**PROBLEM TO WORK ON:**
Determine how many lines of the data include the word "pour", and write only that number.

**DATA LISTING:**
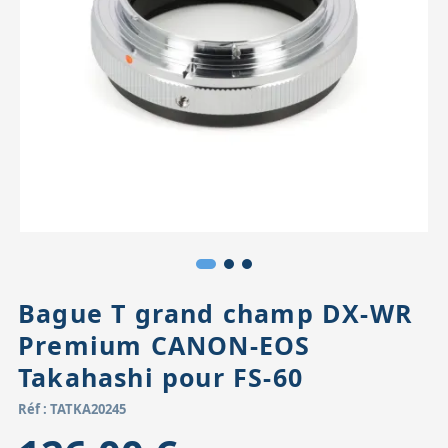
Accessoires pour montures
Pièces détachées
Têtes binocula
Bague T grand champ DX-WR
Premium CANON-EOS
Takahashi pour FS-60
Réf : TATKA20245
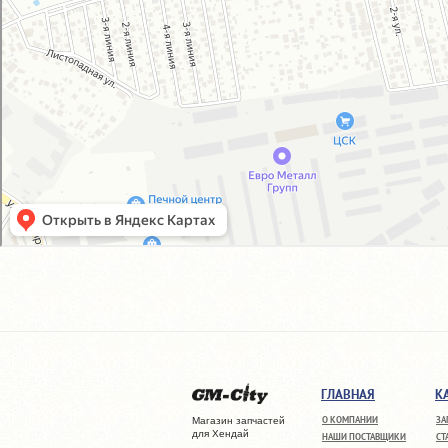
ГЛАВНАЯ
К
О КОМПАНИИ
ЗА
Магазин запчастей
для Хендай
НАШИ ПОСТАВЩИКИ
СТ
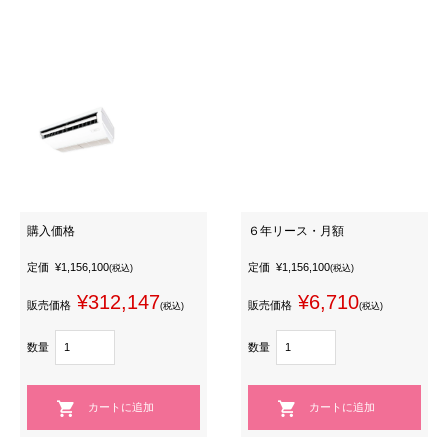
購入価格
６年リース・月額
定価
¥1,156,100
定価
¥1,156,100
(税込)
(税込)
¥312,147
¥6,710
販売価格
販売価格
(税込)
(税込)
数量
数量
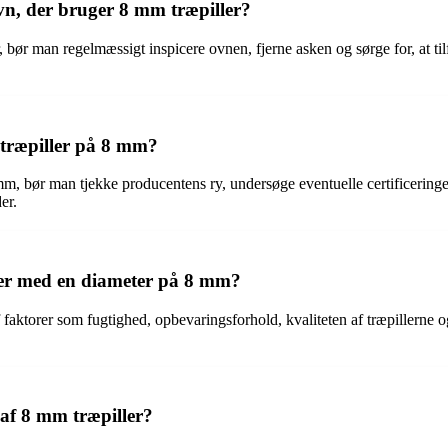
vn, der bruger 8 mm træpiller?
er, bør man regelmæssigt inspicere ovnen, fjerne asken og sørge for, at t
 træpiller på 8 mm?
 mm, bør man tjekke producentens ry, undersøge eventuelle certificering
er.
ller med en diameter på 8 mm?
faktorer som fugtighed, opbevaringsforhold, kvaliteten af træpillerne og 
 af 8 mm træpiller?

**FINAL ANSWER:**
2